Bos BEI Bantah Kecolongan Kasus Gratifikasi IPO
Direktur Pengembangan Bursa Efek Indonesia Jeffrey Hendrik menegaskan bahwa pihaknya tidak kecolongan atas kasus yang menyeret lima karyawan yang diduga menerima gratifikasi terkait penawaran saham perdana atau initial public offering (IPO).
Jeffrey mengaku bursa sudah melakukan tindakan tegas kepada karyawan yang menerima gratifikasi hingga penyimpangan lain. Menurutnya, pemecatan karyawan yang dilakukan bursa merupakan salah satu upaya bursa dalam memberantas aksi kecurangan.
"Yang menjadi kewenangan kami adalah memberikan sanksi kepada karyawan kami dan itu sudah kami lakukan, tidak ada kecolongan," kata Jeffrey kepada wartawan di Bursa Efek Indonesia, Senin (2/9).
Jeffrey juga memastikan IPO yang sudah berjalan sebelumnya tidak bermasalah. Sebab sebuah proses IPO emiten dilakukan dengan pengawasan yang ketat dan Otoritas Jasa Keuangan (OJK) bahkan turun tangan untuk melakukan penilaian kualitas calon emiten.
Sekretaris Perusahaan BEI Kautsar Primadi Nurahmad sebelumnya membenarkan bahwa telah terjadi pelanggaran etika yang melibatkan oknum karyawan bursa. Oleh sebab itu, BEI telah melakukan tindakan disiplin sesuai dengan prosedur serta kebijakan yang berlaku.

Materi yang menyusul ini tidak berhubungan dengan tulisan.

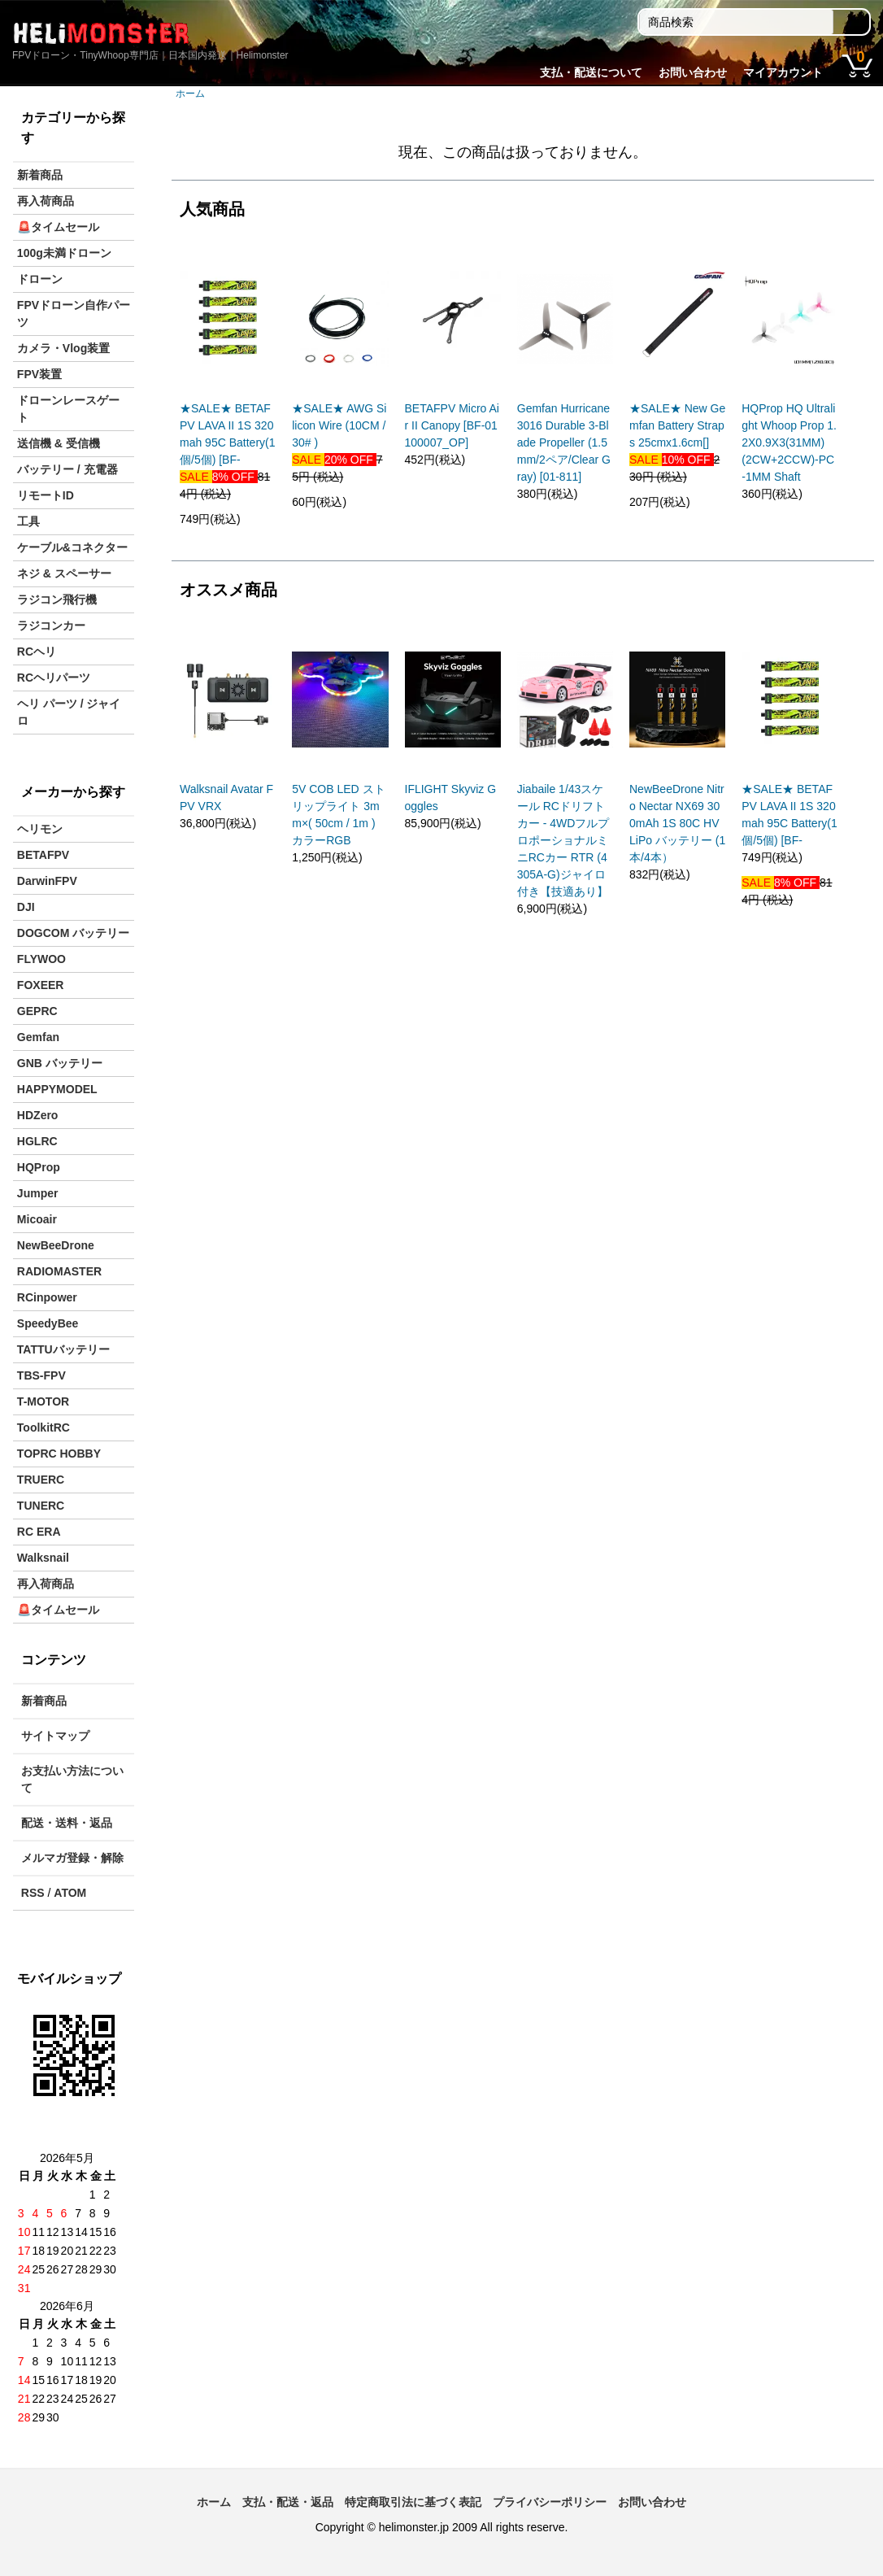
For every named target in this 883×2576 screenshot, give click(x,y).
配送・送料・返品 (66, 1822)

“BEI berkomitmen memenuhi prinsip good corporate governance melalui penerapan Sistem Manajemen Anti Penyuapan (SMAP) melalui implementasi ISO 37001:2016,” tulis Kautsar dalam keterangan resminya, Senin (26/8).
Sebelumnya berdasarkan surat yang beredar, sejumlah karyawan Divisi Penilaian Perusahaan BEI diduga meminta imbalan berupa uang untuk memfasilitasi pencatatan saham emiten di BEI.
Nilai gratifikasi tersebut dilaporkan mencapai ratusan juta hingga miliaran rupiah per emiten, dan telah berlangsung selama beberapa tahun.
Praktik gratifikasi ini melibatkan beberapa emiten yang saat ini sahamnya telah tercatat di bursa. Selain itu, imbalan uang yang diterima oleh para oknum berkisar antara ratusan juta hingga satu miliar rupiah untuk setiap emiten.
Lebih jauh, dalam pemeriksaan ditemukan bahwa para oknum tersebut diduga membentuk perusahaan jasa penasihat secara terorganisir. Dari perusahaan ini, terakumulasi dana sekitar Rp 20 miliar.